Nutrients in microalgae: An environmentally friendly alternative to fish
Microalgae could provide an alternative source of healthy omega-3 fatty acids for humans while also being more environmentally friendly to produce than popular fish species. This is the result of a new study by scientists from Martin Luther University Halle-Wittenberg (MLU). The study was recently published in the Journal of Applied Phycology and offers an initial indication of the environmental effects of producing microalgae in Germany.
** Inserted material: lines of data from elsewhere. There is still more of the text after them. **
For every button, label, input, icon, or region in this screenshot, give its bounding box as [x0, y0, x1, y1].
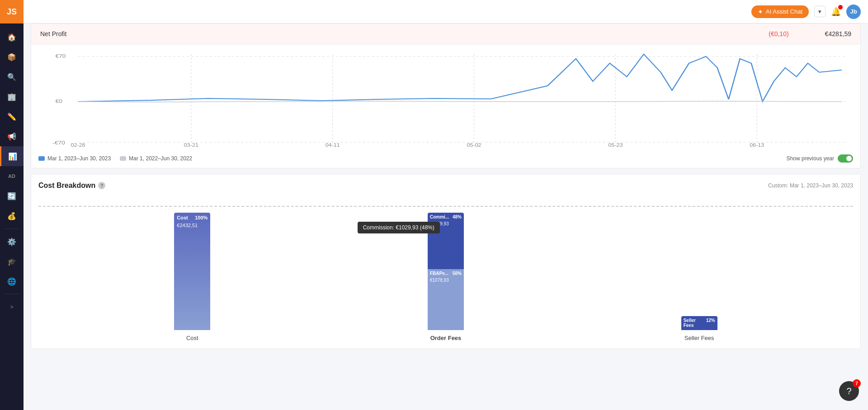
sidebar-item-integrations[interactable]: ⚙️ — [0, 232, 24, 252]
home-icon: 🏠 — [7, 33, 16, 42]
line-chart-container: €70 €0 -€70 — [38, 50, 853, 149]
sidebar-item-home[interactable]: 🏠 — [0, 27, 24, 47]
main-content: ✦ AI Assist Chat ▾ 🔔 Jb Net Profit (€0,1… — [24, 0, 868, 410]
bar-group-order-fees: Commi... 48% €1029,93 FBAPe... 50% €1078 — [319, 213, 573, 341]
legend-box-2022 — [120, 156, 126, 161]
cost-breakdown-title-area: Cost Breakdown ? — [38, 182, 105, 190]
bar-seller-fees: Seller Fees 12% — [681, 316, 717, 330]
show-prev-label: Show previous year — [787, 155, 834, 162]
chart-legend: Mar 1, 2023–Jun 30, 2023 Mar 1, 2022–Jun… — [38, 154, 853, 163]
cost-date-range: Custom: Mar 1, 2023–Jun 30, 2023 — [768, 182, 853, 189]
edit-icon: ✏️ — [7, 112, 16, 121]
legend-label-2023: Mar 1, 2023–Jun 30, 2023 — [47, 155, 111, 162]
academy-icon: 🎓 — [7, 257, 16, 266]
bar-cost-header: Cost 100% — [174, 213, 210, 223]
help-badge: 7 — [853, 379, 861, 387]
chart-dashed-line — [38, 206, 853, 207]
sidebar-item-edit[interactable]: ✏️ — [0, 107, 24, 126]
bar-cost-label: Cost — [177, 215, 188, 220]
svg-text:€70: €70 — [56, 53, 66, 59]
line-chart-svg: €70 €0 -€70 — [38, 50, 853, 149]
sidebar: JS 🏠 📦 🔍 🏢 ✏️ 📢 📊 AD 🔄 💰 — [0, 0, 24, 410]
scroll-area: Net Profit (€0,10) €4281,59 €70 €0 -€70 — [24, 23, 868, 410]
sidebar-divider — [5, 228, 19, 229]
net-profit-section: Net Profit (€0,10) €4281,59 — [31, 23, 861, 44]
net-profit-label: Net Profit — [40, 30, 769, 37]
bar-cost-pct: 100% — [195, 215, 208, 220]
sidebar-item-marketing[interactable]: 📢 — [0, 126, 24, 146]
commission-pct: 48% — [453, 214, 462, 219]
topbar-dropdown[interactable]: ▾ — [814, 6, 826, 17]
fba-label: FBAPe... — [430, 271, 448, 276]
sidebar-item-analytics[interactable]: 📊 — [0, 146, 24, 166]
svg-text:-€70: -€70 — [52, 140, 65, 145]
sidebar-item-orders[interactable]: 📦 — [0, 47, 24, 67]
sidebar-item-ads[interactable]: AD — [0, 166, 24, 186]
svg-text:€0: €0 — [56, 98, 62, 104]
bar-cost-value: €2432,51 — [174, 223, 210, 228]
ads-icon: AD — [8, 173, 15, 179]
legend-item-2022: Mar 1, 2022–Jun 30, 2022 — [120, 155, 192, 162]
ai-icon: ✦ — [758, 8, 763, 15]
chevron-down-icon: ▾ — [818, 8, 821, 15]
seller-fees-pct: 12% — [706, 318, 715, 328]
cost-breakdown-section: Cost Breakdown ? Custom: Mar 1, 2023–Jun… — [31, 174, 861, 349]
sidebar-item-products[interactable]: 🏢 — [0, 87, 24, 107]
net-profit-negative-value: (€0,10) — [769, 30, 788, 37]
bar-seller-fees-axis-label: Seller Fees — [684, 335, 714, 341]
svg-text:06-13: 06-13 — [750, 143, 764, 148]
sidebar-item-global[interactable]: 🌐 — [0, 271, 24, 291]
svg-text:05-23: 05-23 — [608, 143, 623, 148]
bar-group-seller-fees: Seller Fees 12% Seller Fees — [572, 316, 826, 341]
svg-text:02-28: 02-28 — [71, 143, 85, 148]
cost-chart-area: Cost 100% €2432,51 Cost Commi... — [38, 197, 853, 341]
show-previous-year-toggle-area: Show previous year — [787, 154, 853, 163]
sidebar-item-academy[interactable]: 🎓 — [0, 252, 24, 271]
commission-tooltip: Commission: €1029,93 (48%) — [358, 222, 440, 233]
commission-label: Commi... — [430, 214, 449, 219]
marketing-icon: 📢 — [7, 132, 16, 141]
sidebar-expand-button[interactable]: > — [0, 297, 24, 317]
sidebar-item-search[interactable]: 🔍 — [0, 67, 24, 87]
notification-badge — [838, 5, 843, 9]
cost-breakdown-header: Cost Breakdown ? Custom: Mar 1, 2023–Jun… — [38, 182, 853, 190]
notification-bell[interactable]: 🔔 — [831, 7, 841, 17]
seller-fees-header: Seller Fees 12% — [681, 316, 717, 330]
legend-box-2023 — [38, 156, 45, 161]
commission-header: Commi... 48% — [428, 213, 464, 221]
bar-fba-segment: FBAPe... 50% €1078,93 — [428, 269, 464, 330]
legend-label-2022: Mar 1, 2022–Jun 30, 2022 — [129, 155, 192, 162]
fba-value: €1078,93 — [428, 278, 464, 283]
integrations-icon: ⚙️ — [7, 238, 16, 246]
legend-item-2023: Mar 1, 2023–Jun 30, 2023 — [38, 155, 111, 162]
show-prev-toggle[interactable] — [838, 154, 853, 163]
ai-assist-button[interactable]: ✦ AI Assist Chat — [751, 5, 809, 18]
net-profit-positive-value: €4281,59 — [825, 30, 851, 37]
bar-order-fees-axis-label: Order Fees — [430, 335, 462, 341]
search-icon: 🔍 — [7, 73, 16, 81]
topbar: ✦ AI Assist Chat ▾ 🔔 Jb — [24, 0, 868, 23]
svg-text:05-02: 05-02 — [467, 143, 481, 148]
avatar[interactable]: Jb — [846, 5, 861, 19]
sidebar-item-finance[interactable]: 💰 — [0, 206, 24, 226]
bar-cost-axis-label: Cost — [186, 335, 198, 341]
bar-group-cost: Cost 100% €2432,51 Cost — [66, 213, 319, 341]
bar-cost: Cost 100% €2432,51 — [174, 213, 210, 330]
net-profit-row: Net Profit (€0,10) €4281,59 — [31, 24, 860, 44]
sidebar-divider-2 — [5, 294, 19, 294]
svg-text:04-11: 04-11 — [326, 143, 340, 148]
fba-header: FBAPe... 50% — [428, 269, 464, 278]
help-button[interactable]: ? 7 — [839, 381, 859, 401]
fba-pct: 50% — [453, 271, 462, 276]
sidebar-nav: 🏠 📦 🔍 🏢 ✏️ 📢 📊 AD 🔄 💰 ⚙️ — [0, 23, 24, 410]
app-logo: JS — [0, 0, 24, 23]
sidebar-item-sync[interactable]: 🔄 — [0, 186, 24, 206]
products-icon: 🏢 — [7, 93, 16, 101]
line-chart-section: €70 €0 -€70 — [31, 44, 861, 168]
seller-fees-label: Seller Fees — [684, 318, 706, 328]
svg-text:03-21: 03-21 — [184, 143, 198, 148]
help-icon: ? — [846, 386, 851, 396]
sync-icon: 🔄 — [7, 192, 16, 200]
cost-breakdown-help-icon[interactable]: ? — [98, 182, 105, 189]
cost-breakdown-title: Cost Breakdown — [38, 182, 95, 190]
Microalgae have been the focus of several decades of research – initially as a raw material for alternative fuels, but more recently as a source of nutrients in the human diet. They are mainly produced in open ponds in Asia; however, these ponds are at risk of potential contamination. Also, some species of algae are easier to cultivate in closed systems, so-called photobioreactors. “We wanted to figure out whether microalgae produced in photobioreactors in Germany could provide a more environmentally friendly source of essential nutrients than fish,” says Susann Schade from the Institute of Agricultural and Nutritional Sciences at MLU. Up to now, photobioreactors had usually only been compared to pond cultivation and they often scored worse due to their higher environmental impacts. “However, little research has been done on the precise extent of the environmental impacts of algae produced for human consumption, especially under climatic conditions such as those found in Germany,” adds Schade.
For their study, the researchers developed a model to determine location-specific environmental impacts. “One of the things we did was to compare the carbon footprint of nutrients from microalgae and fish. We also analysed how much both food sources increase the acidification and eutrophication in water bodies,” explains Dr Toni Meier, head of the Innovation Office nutriCARD at MLU. The researchers were able to show that microalgae farming has a similar impact on the environment as fish production. “However, if we compare the environmental effects in relation to the amount of omega-3 fatty acids produced, fish from aquaculture comes off far worse,” says Schade. One advantage of algae cultivation is its low land consumption; even infertile soils can be used. In contrast, both open ponds and the cultivation of feed for aquaculture require very large areas of land. In particular, fish species that are popular in Germany, such as salmon and pangasius, are primarily produced through aquaculture and therefore put the environment under a considerable amount of pressure. However, even fishing wild Alaska pollack had poorer values than microalgae for all environmental indicators.
“Microalgae should not and cannot completely replace fish as a food source. But if microalgae could be established as a common food, it would be another excellent environmentally friendly source of long-chain omega-3 fatty acids,” explains Meier. Several algae are already used as a food supplement in powder or tablet form and as an additive to foods such as pasta or cereals. It would be a way to reduce the current gap in the global supply of omega-3 fatty acids. At the same time, it would provide considerable relief to the world’s oceans.
The study was funded by the Federal Ministry of Education and Research (BMBF) as part of the joint project “Novel microalgae species as a sustainable source of bioactive nutrients in human nutrition” (NovAL). In addition to MLU, the Anhalt University of Applied Sciences, the University of Leipzig and the Friedrich Schiller University Jena are involved in the research alliance.